Problem statement =
The pictures are to be dropped, and the records below are to be restated word for word.

--- Entries provided Enclosed Below ---

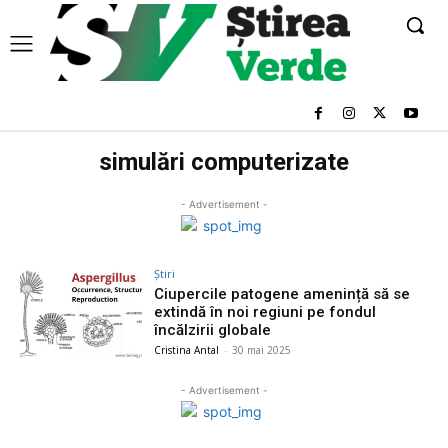
simulări computerizate
- Advertisement -
Știri
Ciupercile patogene amenință să se
extindă în noi regiuni pe fondul
încălzirii globale
Cristina Antal
-
30 mai 2025
- Advertisement -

--- End of Enclosed Entries provided ---

Output of the task =
simulări computerizate
- Advertisement -
Știri
Ciupercile patogene amenință să se
extindă în noi regiuni pe fondul
încălzirii globale
Cristina Antal
-
30 mai 2025
- Advertisement -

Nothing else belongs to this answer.